_Exercise objective_: The reply should contain each record below, returned exactly as given.
==============================
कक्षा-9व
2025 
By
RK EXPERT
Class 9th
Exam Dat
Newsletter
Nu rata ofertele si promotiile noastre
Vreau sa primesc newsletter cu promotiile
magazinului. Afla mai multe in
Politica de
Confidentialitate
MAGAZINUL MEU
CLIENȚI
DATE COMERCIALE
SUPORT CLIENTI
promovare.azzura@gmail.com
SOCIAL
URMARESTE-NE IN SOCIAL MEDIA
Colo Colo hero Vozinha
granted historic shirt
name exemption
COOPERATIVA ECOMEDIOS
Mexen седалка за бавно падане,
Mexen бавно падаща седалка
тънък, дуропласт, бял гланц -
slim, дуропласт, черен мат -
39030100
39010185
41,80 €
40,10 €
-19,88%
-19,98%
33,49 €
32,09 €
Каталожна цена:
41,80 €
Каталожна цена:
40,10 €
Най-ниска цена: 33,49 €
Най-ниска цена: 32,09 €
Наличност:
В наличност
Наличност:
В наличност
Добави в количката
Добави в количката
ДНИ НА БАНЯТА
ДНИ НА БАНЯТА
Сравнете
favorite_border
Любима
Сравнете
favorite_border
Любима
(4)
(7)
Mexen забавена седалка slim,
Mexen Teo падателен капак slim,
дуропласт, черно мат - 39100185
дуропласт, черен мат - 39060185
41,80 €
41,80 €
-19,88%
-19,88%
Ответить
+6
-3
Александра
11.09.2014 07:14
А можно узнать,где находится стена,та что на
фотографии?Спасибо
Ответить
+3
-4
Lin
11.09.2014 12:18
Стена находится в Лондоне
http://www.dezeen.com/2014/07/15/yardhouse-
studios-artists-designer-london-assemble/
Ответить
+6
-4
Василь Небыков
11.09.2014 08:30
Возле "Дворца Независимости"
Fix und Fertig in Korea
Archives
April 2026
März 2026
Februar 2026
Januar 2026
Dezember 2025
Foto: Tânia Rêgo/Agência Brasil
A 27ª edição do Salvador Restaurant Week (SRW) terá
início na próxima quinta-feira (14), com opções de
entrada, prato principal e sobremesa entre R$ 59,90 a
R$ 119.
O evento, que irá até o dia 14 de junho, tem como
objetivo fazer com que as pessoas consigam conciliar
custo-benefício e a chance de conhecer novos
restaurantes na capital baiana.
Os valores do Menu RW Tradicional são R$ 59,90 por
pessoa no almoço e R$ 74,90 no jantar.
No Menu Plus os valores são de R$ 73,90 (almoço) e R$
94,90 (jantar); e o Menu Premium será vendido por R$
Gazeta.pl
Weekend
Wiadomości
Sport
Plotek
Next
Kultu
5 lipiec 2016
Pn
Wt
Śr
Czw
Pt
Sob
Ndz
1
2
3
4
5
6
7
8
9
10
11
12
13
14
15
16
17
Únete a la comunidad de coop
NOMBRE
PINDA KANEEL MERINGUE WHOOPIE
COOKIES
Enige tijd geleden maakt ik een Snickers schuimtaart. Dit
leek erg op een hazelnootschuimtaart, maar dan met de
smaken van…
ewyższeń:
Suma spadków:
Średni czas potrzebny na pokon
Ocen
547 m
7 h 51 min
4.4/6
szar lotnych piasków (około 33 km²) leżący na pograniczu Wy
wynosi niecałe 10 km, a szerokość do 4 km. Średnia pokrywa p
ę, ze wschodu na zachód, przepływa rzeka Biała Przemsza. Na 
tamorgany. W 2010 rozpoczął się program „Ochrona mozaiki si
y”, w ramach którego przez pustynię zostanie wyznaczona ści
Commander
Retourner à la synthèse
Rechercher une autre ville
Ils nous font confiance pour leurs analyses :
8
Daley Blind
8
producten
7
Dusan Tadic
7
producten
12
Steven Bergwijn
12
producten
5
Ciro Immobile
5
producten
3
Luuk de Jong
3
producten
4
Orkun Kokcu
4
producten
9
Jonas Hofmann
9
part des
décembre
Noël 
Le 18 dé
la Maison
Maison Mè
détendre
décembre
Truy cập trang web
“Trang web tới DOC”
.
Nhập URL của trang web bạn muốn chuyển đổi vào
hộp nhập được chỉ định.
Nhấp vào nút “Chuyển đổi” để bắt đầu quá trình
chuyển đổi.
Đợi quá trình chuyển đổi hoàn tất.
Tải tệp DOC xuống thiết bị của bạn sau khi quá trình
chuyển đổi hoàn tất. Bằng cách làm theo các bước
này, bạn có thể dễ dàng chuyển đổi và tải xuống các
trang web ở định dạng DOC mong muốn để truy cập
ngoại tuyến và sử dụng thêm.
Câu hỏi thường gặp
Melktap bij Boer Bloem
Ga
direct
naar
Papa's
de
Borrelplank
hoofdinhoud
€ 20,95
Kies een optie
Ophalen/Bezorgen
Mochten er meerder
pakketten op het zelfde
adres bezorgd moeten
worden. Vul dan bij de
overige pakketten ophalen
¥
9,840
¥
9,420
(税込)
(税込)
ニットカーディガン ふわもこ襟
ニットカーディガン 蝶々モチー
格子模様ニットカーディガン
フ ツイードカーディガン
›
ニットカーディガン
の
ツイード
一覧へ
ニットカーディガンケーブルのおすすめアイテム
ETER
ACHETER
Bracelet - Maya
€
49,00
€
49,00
==============================
_Exercise solution_:
कक्षा-9व
2025 
By
RK EXPERT
Class 9th
Exam Dat
Newsletter
Nu rata ofertele si promotiile noastre
Vreau sa primesc newsletter cu promotiile
magazinului. Afla mai multe in
Politica de
Confidentialitate
MAGAZINUL MEU
CLIENȚI
DATE COMERCIALE
SUPORT CLIENTI
promovare.azzura@gmail.com
SOCIAL
URMARESTE-NE IN SOCIAL MEDIA
Colo Colo hero Vozinha
granted historic shirt
name exemption
COOPERATIVA ECOMEDIOS
Mexen седалка за бавно падане,
Mexen бавно падаща седалка
тънък, дуропласт, бял гланц -
slim, дуропласт, черен мат -
39030100
39010185
41,80 €
40,10 €
-19,88%
-19,98%
33,49 €
32,09 €
Каталожна цена:
41,80 €
Каталожна цена:
40,10 €
Най-ниска цена: 33,49 €
Най-ниска цена: 32,09 €
Наличност:
В наличност
Наличност:
В наличност
Добави в количката
Добави в количката
ДНИ НА БАНЯТА
ДНИ НА БАНЯТА
Сравнете
favorite_border
Любима
Сравнете
favorite_border
Любима
(4)
(7)
Mexen забавена седалка slim,
Mexen Teo падателен капак slim,
дуропласт, черно мат - 39100185
дуропласт, черен мат - 39060185
41,80 €
41,80 €
-19,88%
-19,88%
Ответить
+6
-3
Александра
11.09.2014 07:14
А можно узнать,где находится стена,та что на
фотографии?Спасибо
Ответить
+3
-4
Lin
11.09.2014 12:18
Стена находится в Лондоне
http://www.dezeen.com/2014/07/15/yardhouse-
studios-artists-designer-london-assemble/
Ответить
+6
-4
Василь Небыков
11.09.2014 08:30
Возле "Дворца Независимости"
Fix und Fertig in Korea
Archives
April 2026
März 2026
Februar 2026
Januar 2026
Dezember 2025
Foto: Tânia Rêgo/Agência Brasil
A 27ª edição do Salvador Restaurant Week (SRW) terá
início na próxima quinta-feira (14), com opções de
entrada, prato principal e sobremesa entre R$ 59,90 a
R$ 119.
O evento, que irá até o dia 14 de junho, tem como
objetivo fazer com que as pessoas consigam conciliar
custo-benefício e a chance de conhecer novos
restaurantes na capital baiana.
Os valores do Menu RW Tradicional são R$ 59,90 por
pessoa no almoço e R$ 74,90 no jantar.
No Menu Plus os valores são de R$ 73,90 (almoço) e R$
94,90 (jantar); e o Menu Premium será vendido por R$
Gazeta.pl
Weekend
Wiadomości
Sport
Plotek
Next
Kultu
5 lipiec 2016
Pn
Wt
Śr
Czw
Pt
Sob
Ndz
1
2
3
4
5
6
7
8
9
10
11
12
13
14
15
16
17
Únete a la comunidad de coop
NOMBRE
PINDA KANEEL MERINGUE WHOOPIE
COOKIES
Enige tijd geleden maakt ik een Snickers schuimtaart. Dit
leek erg op een hazelnootschuimtaart, maar dan met de
smaken van…
ewyższeń:
Suma spadków:
Średni czas potrzebny na pokon
Ocen
547 m
7 h 51 min
4.4/6
szar lotnych piasków (około 33 km²) leżący na pograniczu Wy
wynosi niecałe 10 km, a szerokość do 4 km. Średnia pokrywa p
ę, ze wschodu na zachód, przepływa rzeka Biała Przemsza. Na 
tamorgany. W 2010 rozpoczął się program „Ochrona mozaiki si
y”, w ramach którego przez pustynię zostanie wyznaczona ści
Commander
Retourner à la synthèse
Rechercher une autre ville
Ils nous font confiance pour leurs analyses :
8
Daley Blind
8
producten
7
Dusan Tadic
7
producten
12
Steven Bergwijn
12
producten
5
Ciro Immobile
5
producten
3
Luuk de Jong
3
producten
4
Orkun Kokcu
4
producten
9
Jonas Hofmann
9
part des
décembre
Noël 
Le 18 dé
la Maison
Maison Mè
détendre
décembre
Truy cập trang web
“Trang web tới DOC”
.
Nhập URL của trang web bạn muốn chuyển đổi vào
hộp nhập được chỉ định.
Nhấp vào nút “Chuyển đổi” để bắt đầu quá trình
chuyển đổi.
Đợi quá trình chuyển đổi hoàn tất.
Tải tệp DOC xuống thiết bị của bạn sau khi quá trình
chuyển đổi hoàn tất. Bằng cách làm theo các bước
này, bạn có thể dễ dàng chuyển đổi và tải xuống các
trang web ở định dạng DOC mong muốn để truy cập
ngoại tuyến và sử dụng thêm.
Câu hỏi thường gặp
Melktap bij Boer Bloem
Ga
direct
naar
Papa's
de
Borrelplank
hoofdinhoud
€ 20,95
Kies een optie
Ophalen/Bezorgen
Mochten er meerder
pakketten op het zelfde
adres bezorgd moeten
worden. Vul dan bij de
overige pakketten ophalen
¥
9,840
¥
9,420
(税込)
(税込)
ニットカーディガン ふわもこ襟
ニットカーディガン 蝶々モチー
格子模様ニットカーディガン
フ ツイードカーディガン
›
ニットカーディガン
の
ツイード
一覧へ
ニットカーディガンケーブルのおすすめアイテム
ETER
ACHETER
Bracelet - Maya
€
49,00
€
49,00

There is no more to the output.